Éste estaba tan furioso que sería capaz de cualquier cosa. Ern ignoraba a qué obedecía todo aquello. Todo cuanto había hecho era tratar de huir de su tío.
—¿Has visto a tu amigo Fatty hoy? —inquirió el señor Goon, observando a su sobrino en el cometido de levantarse lenta y cautelosamente.
—No, tío —replicó Ern.
—¿Has vuelto a ver a aquella princesa? —prosiguió su tío.
—No, tío —respondió Ern, alarmado—. Supongo que… que no andas tras «ella», ¿verdad?
—¿Sabes dónde vive? —insistió el señor Goon, pensando que quizá podría sacar algo a Ern, a falta de dar con el evasivo Fatty.
—¿Por qué no se lo preguntas a Fatty? —propuso Ern, inocentemente—. Él la conoce mucho. Creo que se ven todos los días. ¡Atiza! ¡A lo mejor la princesa sabe algo de la desaparición de su hermano! ¡No se me había ocurrido semejante cosa!
—Atiende, Ern —dijo el señor Goon solemnemente—. ¿Recuerdas al Inspector Jefe Jenks? Pues bien: esta mañana he estado hablando con él por teléfono sobre esa desaparición y he recibido órdenes de tomar las riendas de este asunto. Por consiguiente, estoy tratando de localizar a la princesa para interpelarla. Lo malo es que no puedo encontrar a ese condenado chico para preguntarle por ella. ¡No aparece por ninguna parte!
Ern levantó su bicicleta del suelo, escuchando atentamente. Sí, era muy probable que Fatty esquivase a su tío, cosa que, por otra parte, se le antojaba muy sensata. A lo mejor Fatty trabajaba también en aquel caso. ¡Quién sabe! Tal vez había surgido al fin el esperado misterio. ¡Qué dicha si así era! En tal caso, cabía la posibilidad de que Fatty estuviera esquivando al señor Goon para no revelar lo que sabía de la princesa.

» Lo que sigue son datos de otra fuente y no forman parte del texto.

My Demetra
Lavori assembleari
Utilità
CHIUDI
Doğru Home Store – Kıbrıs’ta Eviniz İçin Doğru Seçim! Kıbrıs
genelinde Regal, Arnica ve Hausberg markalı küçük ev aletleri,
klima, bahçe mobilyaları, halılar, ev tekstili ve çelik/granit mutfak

De pronto, Ern sonrió, ante el asombro de su tío.
—¿A qué viene esta sonrisa? —preguntó el policía, intrigado.
Ern se abstuvo de contestar. Su sonrisa desvanecióse como por encanto.

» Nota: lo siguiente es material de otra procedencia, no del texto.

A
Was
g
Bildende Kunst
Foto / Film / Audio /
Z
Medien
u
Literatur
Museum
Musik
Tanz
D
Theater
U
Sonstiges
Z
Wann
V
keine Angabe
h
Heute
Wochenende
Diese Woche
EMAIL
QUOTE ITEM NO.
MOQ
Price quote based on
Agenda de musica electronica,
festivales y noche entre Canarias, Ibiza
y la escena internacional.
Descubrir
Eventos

—Escúchame bien, Ern —bramó el señor Goon—, ten en cuenta que si te pesco merodeando por Peterswood en compañía de ese demonio de chico, os haré expulsar a los tres del campamento en menos que canta un gallo, ¿me oyes? No sabes nada de ese caso, ni lo sabrás. Te conozco perfectamente y me consta que eres un cuentista y un charlatán. Pero esta vez sólo podrás contarle a ese chico que estoy al frente de este caso, y que si no me dice todo cuanto sepa de aquella princesa antes de la hora de cenar, a fin de que yo pueda informar al Inspector Jefe, lo va a pasar Muy Mal, pero Muy Requetemal.

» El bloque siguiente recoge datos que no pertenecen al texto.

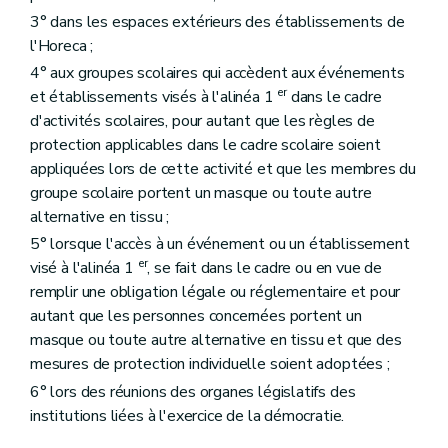
3° dans les espaces extérieurs des établissements de
l'Horeca ;
4° aux groupes scolaires qui accèdent aux événements
er
et établissements visés à l'alinéa 1
dans le cadre
d'activités scolaires, pour autant que les règles de
protection applicables dans le cadre scolaire soient
appliquées lors de cette activité et que les membres du
groupe scolaire portent un masque ou toute autre
alternative en tissu ;
5° lorsque l'accès à un événement ou un établissement
er
visé à l'alinéa 1
, se fait dans le cadre ou en vue de
remplir une obligation légale ou réglementaire et pour
autant que les personnes concernées portent un
masque ou toute autre alternative en tissu et que des
mesures de protection individuelle soient adoptées ;
6° lors des réunions des organes législatifs des
institutions liées à l'exercice de la démocratie.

Tras este largo discurso, señor Goon quedóse casi sin aliento. Ern salió del pajar. Las gallinas que curioseaban junto a la puerta se desperdigaron al punto, cloqueando. Ern saltó a su bicicleta y alejóse a toda prisa.
—¡Ve a decir a ese chico que quiero hablar con él! —gritó el señor Goon con voz sibilante como una bala—. ¡No pienso volver a andar de la Ceca a La Meca para localizarle!
Ern pedaleó a casa de Fatty con la máxima celeridad, aliviado de haber podido escapar de su tío sin recibir ningún coscorrón ni soplamocos. ¡Ojalá encontrase a Fatty en casa! La suerte le acompañó. Fatty estaba en su cobertizo con los demás, acechando cualquier posible visita de Goon.
Ern les refirió su aventura, pero tuvo una desilusión al ver que sus amigos sabían ya lo de la desaparición del príncipe por los periódicos.
—¿Y la princesa, Fatty? —sugirió Ern—. ¿No sabe nada de su hermano?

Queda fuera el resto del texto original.